9.12 Pattern Matching

In the previous section we saw that the STRLEFT function could be used to extract a portion of a string. There are also STRRIGHT and STRMID functions that can be used in a similar manner to extract portions of a string. Each of these functions has the limitation that the length of the extracted string is dependent on the program, not the value of the string.

To illustrate what we mean, consider this problem: your report is passed an environment variable $FIRSTINV that should end in a string of digits of arbitrary length. Your report needs to produce invoice numbers from the demonstration subscription system (a problem similar to the one from the previous section).

This problem differs from the previous section in that we are not given the two parts of the invoice numbers (prefix and sequence). Instead, we are given a model that we must follow.

The overall structure of the report is identical to the final report from the previous section. The differences are in the techniques used to produce the invoice keys.

Before we can produce invoice keys, we still need the two parts: prefix and sequence. Notice how the starting invoice number was defined:

" ...should end in a string of digits..."

The phrase "end in a string of digits" is considered a pattern. That is, all of the starting invoice numbers will end with digits. Also, the word "should" implies that the starting invoice number might not be what we expect and should be checked.

To check for patterns in strings, you use the MATCH Report Writer function. Its syntax is:

MATCH (expression1, expression2)

Both expressions are evaluated and, if necessary, converted to strings. Expression2 is treated as a regular expression. This is a fancy term for a pattern matching string. Expression1 is the string to be matched for the pattern defined by expression2. If the pattern is found, MATCH returns $TRUE, otherwise it returns $FALSE.

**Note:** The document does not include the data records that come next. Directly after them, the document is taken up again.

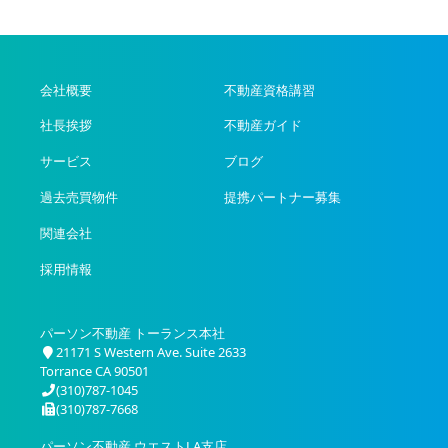
会社概要
不動産資格講習
社長挨拶
不動産ガイド
サービス
ブログ
過去売買物件
提携パートナー募集
関連会社
採用情報
パーソン不動産 トーランス本社
21171 S Western Ave. Suite 2633
Torrance CA 90501
(310)787-1045
(310)787-7668
パーソン不動産 ウエストLA支店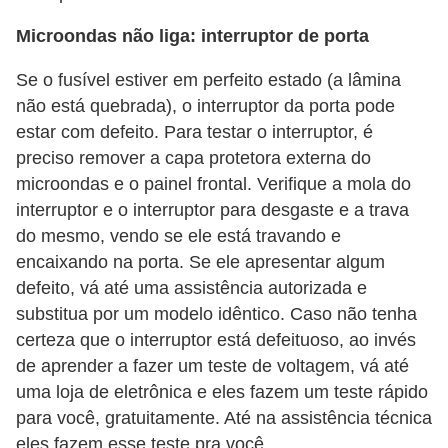
Microondas não liga: interruptor de porta
Se o fusível estiver em perfeito estado (a lâmina
não está quebrada), o interruptor da porta pode
estar com defeito. Para testar o interruptor, é
preciso remover a capa protetora externa do
microondas e o painel frontal. Verifique a mola do
interruptor e o interruptor para desgaste e a trava
do mesmo, vendo se ele está travando e
encaixando na porta. Se ele apresentar algum
defeito, vá até uma assistência autorizada e
substitua por um modelo idêntico. Caso não tenha
certeza que o interruptor está defeituoso, ao invés
de aprender a fazer um teste de voltagem, vá até
uma loja de eletrônica e eles fazem um teste rápido
para você, gratuitamente. Até na assistência técnica
eles fazem esse teste pra você.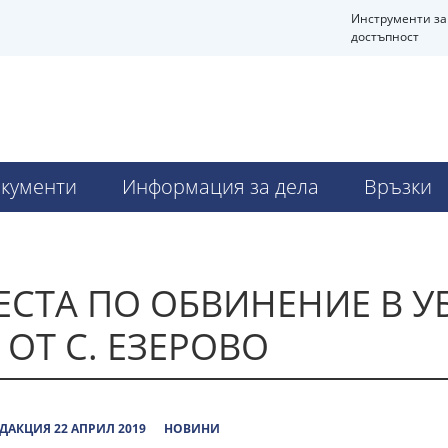
Инструменти за
достъпност
кументи
Информация за дела
Връзки
ЕСТА ПО ОБВИНЕНИЕ В 
ОТ С. ЕЗЕРОВО
ДАКЦИЯ 22 АПРИЛ 2019
НОВИНИ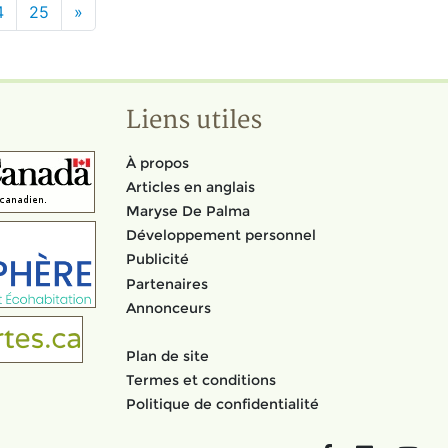
4
25
»
Liens utiles
À propos
Articles en anglais
Maryse De Palma
Développement personnel
Publicité
Partenaires
Annonceurs
Plan de site
Termes et conditions
Politique de confidentialité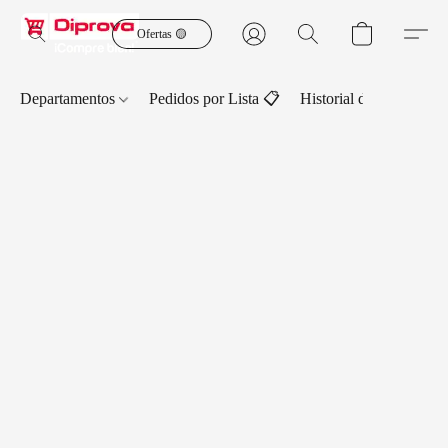
Ofertas 🟡
Departamentos
Pedidos por Lista 📋
Historial de Pedidos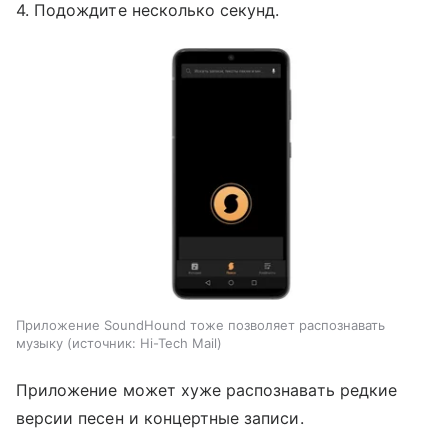
4. Подождите несколько секунд.
Приложение SoundHound тоже позволяет распознавать
музыку
источник:
Hi-Tech Mail
Приложение может хуже распознавать редкие
версии песен и концертные записи.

If things seem a little complicated, an example should help shed some light. The pattern we want to find is a string that ends with digits. If we used a pattern string of "0", that would match a string that contained a zero. Likewise, a pattern string of "1" would match a string that contained a one. Similar patterns can be done for each digit. Unfortunately, this doesn't help much. We want to find any digit.

When you are looking for one of many possible characters (i.e., 0, 1, 2, etc.) you define a class of characters as in:

[0123456789]

The square brackets [ ] mark the start and end points of the class. The characters between the brackets define the class. Rather than having to list every character in a class, you can specify a range:

[0-9]

This class is identical to the one above. You can do this with letters too:

[a-z]

[A-Z]

[A-Za-z]

The first example matches any lower case letter, the second matches any upper case letter, the third example matches any letter (upper or lower case).

Now that we can find a single digit, we need to be able to find a string of digits of arbitrary length; that is, a digit possibly followed by more digits.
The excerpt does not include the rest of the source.